*** Exercise data ***

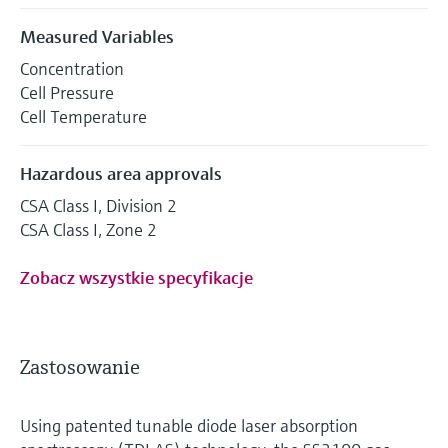
Measured Variables
Concentration
Cell Pressure
Cell Temperature
Hazardous area approvals
CSA Class I, Division 2
CSA Class I, Zone 2
Zobacz wszystkie specyfikacje
Zastosowanie
Using patented tunable diode laser absorption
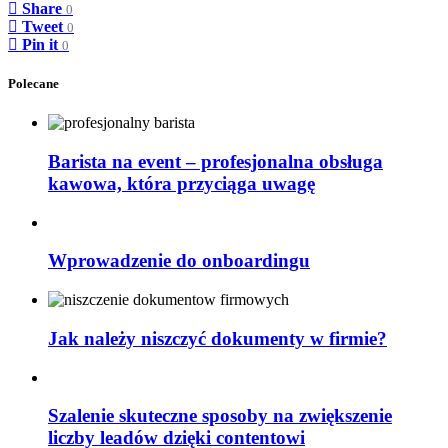
Share
0
Tweet
0
Pin it
0
Polecane
Barista na event – profesjonalna obsługa
kawowa, która przyciąga uwagę
Wprowadzenie do onboardingu
Jak należy niszczyć dokumenty w firmie?
Szalenie skuteczne sposoby na zwiększenie
liczby leadów dzięki contentowi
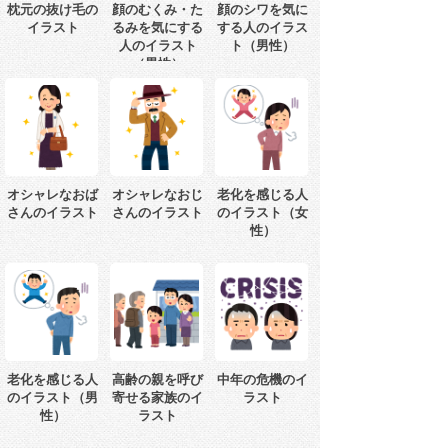
枕元の抜け毛の
顔のむくみ・た
顔のシワを気に
イラスト
るみを気にする
する人のイラス
人のイラスト
ト（男性）
（男性）
オシャレなおば
オシャレなおじ
老化を感じる人
さんのイラスト
さんのイラスト
のイラスト（女
性）
老化を感じる人
高齢の親を呼び
中年の危機のイ
のイラスト（男
寄せる家族のイ
ラスト
性）
ラスト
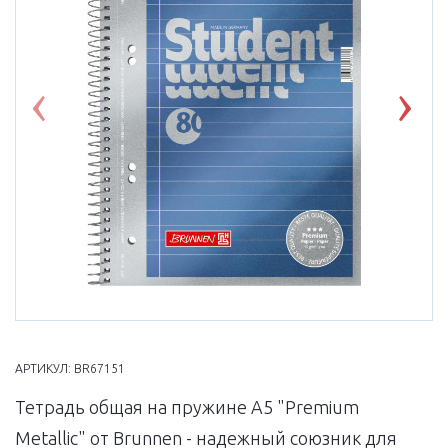
Previous
Nex
АРТИКУЛ:
BR67151
Тетрадь общая на пружине А5 "Premium
Metallic" от Brunnen - надежный союзник для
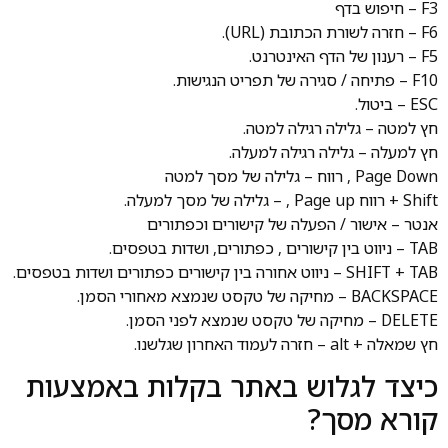
F3 – חיפוש בדף
F6 – חזרה לשורת הכתובת (URL).
F5 – רענון של הדף האינטרנט.
F10 – פתיחה / סגירה של תפריט הנגישות.
ESC – ביטול.
חץ למטה – גלילה רגילה למטה.
חץ למעלה – גלילה רגילה למעלה.
Page Down , רווח – גלילה של מסך למטה
Shift + רווח Page up , – גלילה של מסך למעלה.
אנטר – אישור / הפעלה של קישורים וכפתורים
TAB – ניווט בין קישורים , כפתורים, ושדות בטפסים.
SHIFT + TAB – ניווט אחורה בין קישורים כפתורים ושדות בטפסים.
BACKSPACE – מחיקה של טקסט שנמצא מאחורי הסמן.
DELETE – מחיקה של טקסט שנמצא לפני הסמן.
חץ שמאלה + alt – חזרה לעמוד האחרון שגלשנו.
כיצד לגלוש באתר בקלות באמצעות
קורא מסך?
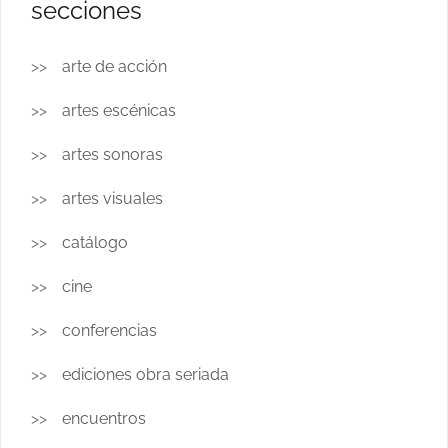
secciones
arte de acción
artes escénicas
artes sonoras
artes visuales
catálogo
cine
conferencias
ediciones obra seriada
encuentros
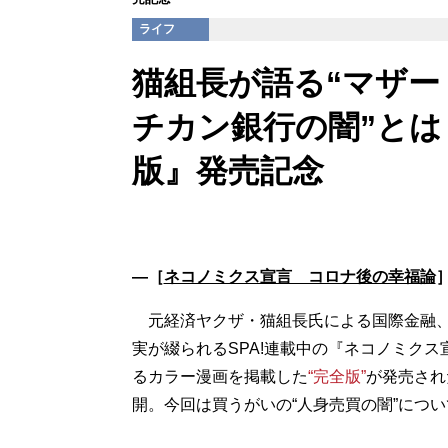
ライフ
猫組長が語る“マザ
チカン銀行の闇”とは
版』発売記念
―［
ネコノミクス宣言 コロナ後の幸福論
元経済ヤクザ・猫組長氏による国際金融、
実が綴られるSPA!連載中の『ネコノミク
るカラー漫画を掲載した
“完全版”
が発売され
開。今回は買うがいの“人身売買の闇”につ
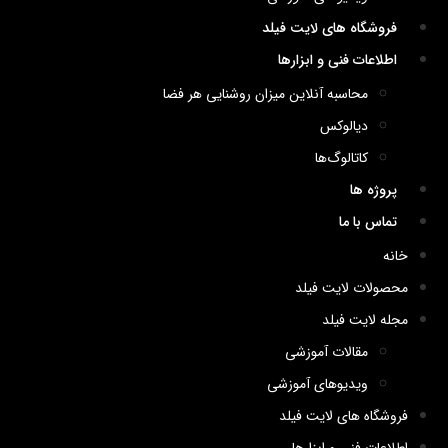
فروشگاه های لایت فیلد
اطلاعات فنی و ابزارها
محاسبه آنلاین میزان روشنایی هر فضا
دیالوکس
کاتالوگ‌ها
پروژه ها
تماس با ما
خانه
محصولات لایت فیلد
مجله لایت فیلد
مقالات آموزشی
ویدیوهای آموزشی
فروشگاه های لایت فیلد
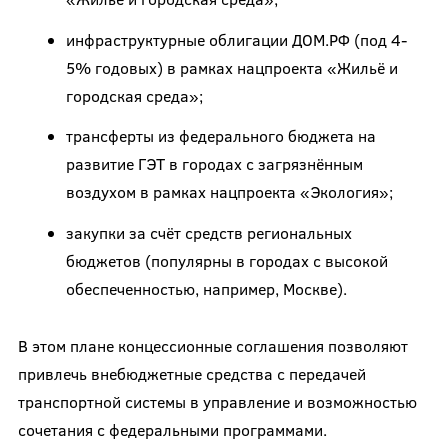
инфраструктурные облигации ДОМ.РФ (под 4-
5% годовых) в рамках нацпроекта «Жильё и
городская среда»;
трансферты из федерального бюджета на
развитие ГЭТ в городах с загрязнённым
воздухом в рамках нацпроекта «Экология»;
закупки за счёт средств региональных
бюджетов (популярны в городах с высокой
обеспеченностью, например, Москве).
В этом плане концессионные соглашения позволяют
привлечь внебюджетные средства с передачей
транспортной системы в управление и возможностью
сочетания с федеральными программами.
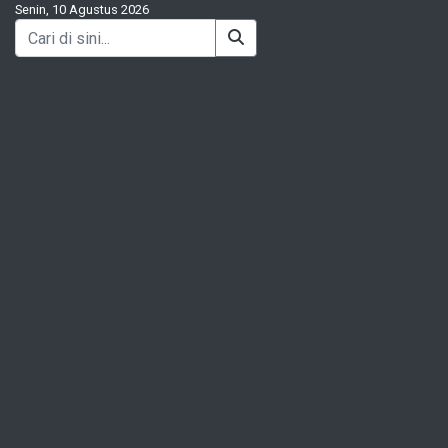
Senin, 10 Agustus 2026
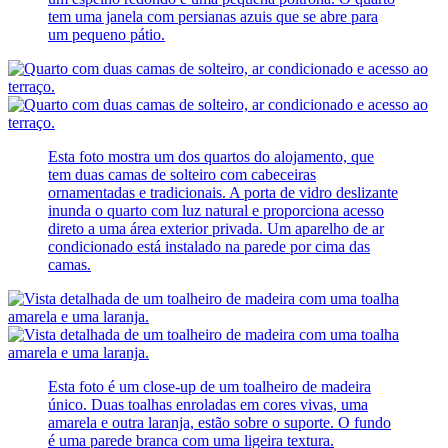
tem uma janela com persianas azuis que se abre para
um pequeno pátio.
Esta foto mostra um dos quartos do alojamento, que
tem duas camas de solteiro com cabeceiras
ornamentadas e tradicionais. A porta de vidro deslizante
inunda o quarto com luz natural e proporciona acesso
direto a uma área exterior privada. Um aparelho de ar
condicionado está instalado na parede por cima das
camas.
Esta foto é um close-up de um toalheiro de madeira
único. Duas toalhas enroladas em cores vivas, uma
amarela e outra laranja, estão sobre o suporte. O fundo
é uma parede branca com uma ligeira textura.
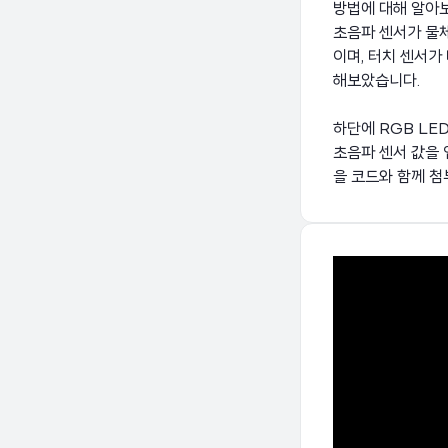
방법에 대해 알아
초음파 센서가 물
이며, 터치 센서가
해보았습니다.
하단에 RGB LE
초음파 센서 값을 
을 코드와 함께 첨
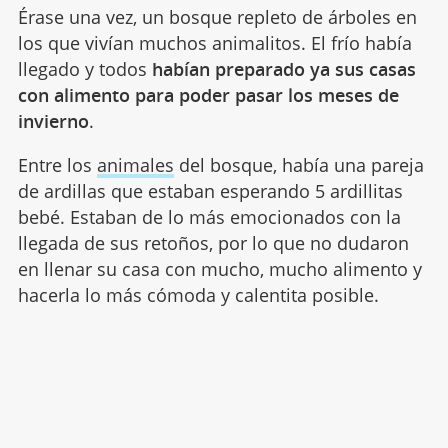
Érase una vez, un bosque repleto de árboles en
los que vivían muchos animalitos. El frío había
llegado y todos
habían preparado ya sus casas
con alimento para poder pasar los meses de
invierno
.
Entre los
animales
del bosque, había una pareja
de ardillas que estaban esperando 5 ardillitas
bebé. Estaban de lo más emocionados con la
llegada de sus retoños, por lo que no dudaron
en llenar su casa con mucho, mucho alimento y
hacerla lo más cómoda y calentita posible.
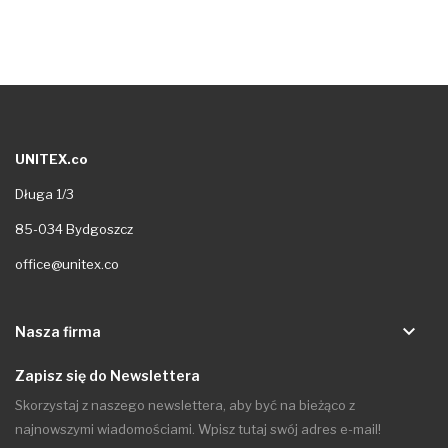
UNITEX.co
Długa 1/3
85-034 Bydgoszcz
office@unitex.co
keyboard_arrow_down
Nasza firma
Zapisz się do Newslettera
Skorzystaj z naszego newslettera, aby być na bieżąco z
najnowszymi wiadomościami. Wpisz tutaj swój adres e-mail!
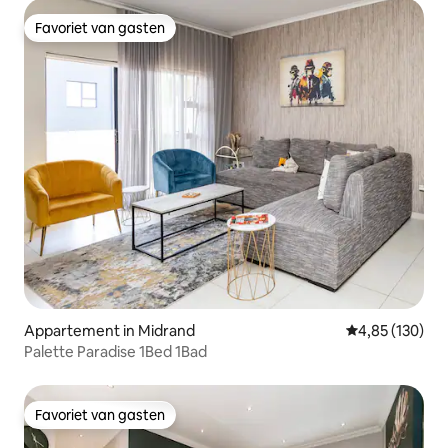
Favoriet van gasten
Favoriet van gasten
Appartement in Midrand
Gemiddelde beo
4,85 (130)
Palette Paradise 1Bed 1Bad
Favoriet van gasten
Favoriet van gasten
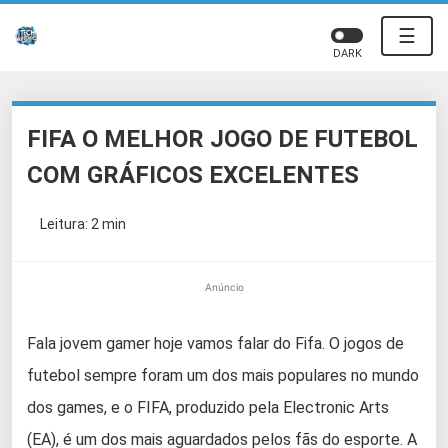
☰
DARK
FIFA O MELHOR JOGO DE FUTEBOL
COM GRÁFICOS EXCELENTES
Leitura: 2 min
Anúncio
Fala jovem gamer hoje vamos falar do Fifa. O jogos de
futebol sempre foram um dos mais populares no mundo
dos games, e o FIFA, produzido pela Electronic Arts
(EA), é um dos mais aguardados pelos fãs do esporte. A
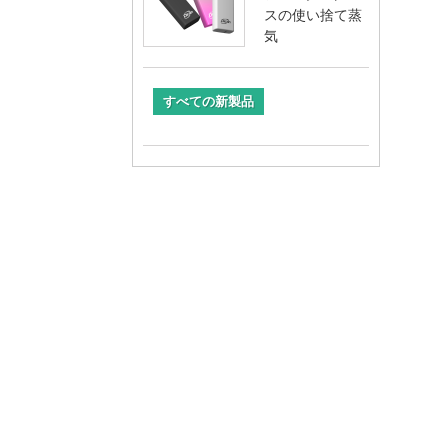
スの使い捨て蒸
気
すべての新製品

***

Instructions to follow: The line containing "Szalenie skuteczne sposoby na zwiększenie" marks the end: transcribe every line from the start of the listing up to and including it, minus the pictures.

Answer space:
Measured Variables
Concentration
Cell Pressure
Cell Temperature
Hazardous area approvals
CSA Class I, Division 2
CSA Class I, Zone 2
Zobacz wszystkie specyfikacje
Zastosowanie
Using patented tunable diode laser absorption
Share
0
Tweet
0
Pin it
0
Polecane
Barista na event – profesjonalna obsługa
kawowa, która przyciąga uwagę
Wprowadzenie do onboardingu
Jak należy niszczyć dokumenty w firmie?
Szalenie skuteczne sposoby na zwiększenie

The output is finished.